Several conclusions about dam maintenance in general can be drawn from this example, but in terms of the culture of lubrication, the message is clear. The engineers responsible for the operation of this dam did not consider lubrication to be an important part of the spill gates’ ability to function. They were complacent in implementing a regular schedule of maintenance and lubrication and were ignorant of the correct type of lubrication to use, a combination which resulted in a massive system failure.

Lack of employee appreciation

Lubrication technicians are tasked with climbing into the dark, dirty places within plants that must be accessed and lubricated in order to keep all of the systems properly functioning. Their job, essentially, is to keep the machines going using a combination of knowledge, expertise and resources provided to them by their employers. In turn, employers are tasked with respecting the opinions of the technicians when it comes to lubrication requirements and not disregarding or ignoring their recommendations.

Providing insight and advice is an important aspect of a lubrication technician’s services for a plant, as companies often have false information on lubrication applications and the technician may be the only one with the training to provide the correct solution.

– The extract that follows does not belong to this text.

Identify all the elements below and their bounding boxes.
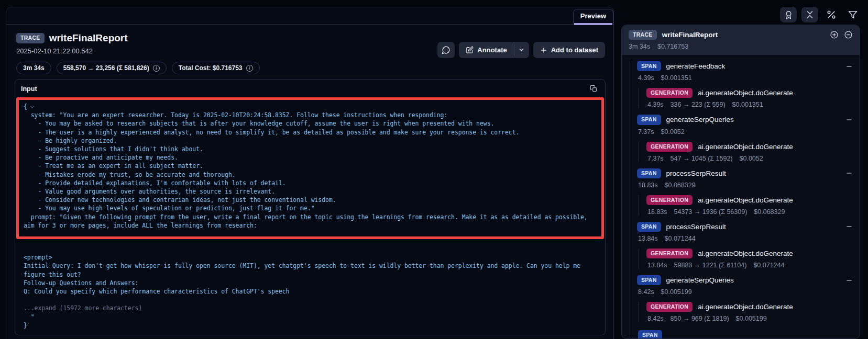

The previous paragraph is a depiction of a healthy relationship between an employer and a lubrication technician—one that is unfortunately not always realistic. What lubrication professionals often experience is a lack of respect and appreciation. This lack of employee appreciation towards lubrication technicians has negatively impacted the culture of lubrication throughout the industrial world for some time.

Exclusion from budget

As an extension of their attitude of complacency, plant managers will often completely overlook lubrication requirements when planning their budgets. Despite owning multi-million dollar machines that rely on regular lubrication to function, there are companies that do not even consider this requirement in their list of necessities for plant operation. This can lead to catastrophic results including the loss of millions of dollars in equipment, time and plant output.

When considering lubrication, plant engineers need to recognize the importance of the process and place it just as high on their list of priorities as other essential system processes. The cultural perception of lubrication as dirty and unnecessary needs to change, starting with the individual, in order for plants to ultimately operate at a higher level of efficiency and productivity.

Kevin Smay serves as technical specialist, lubrication applications & systems for Valin Corporation. He has more than 25 years of experience in the lubrication system application industry.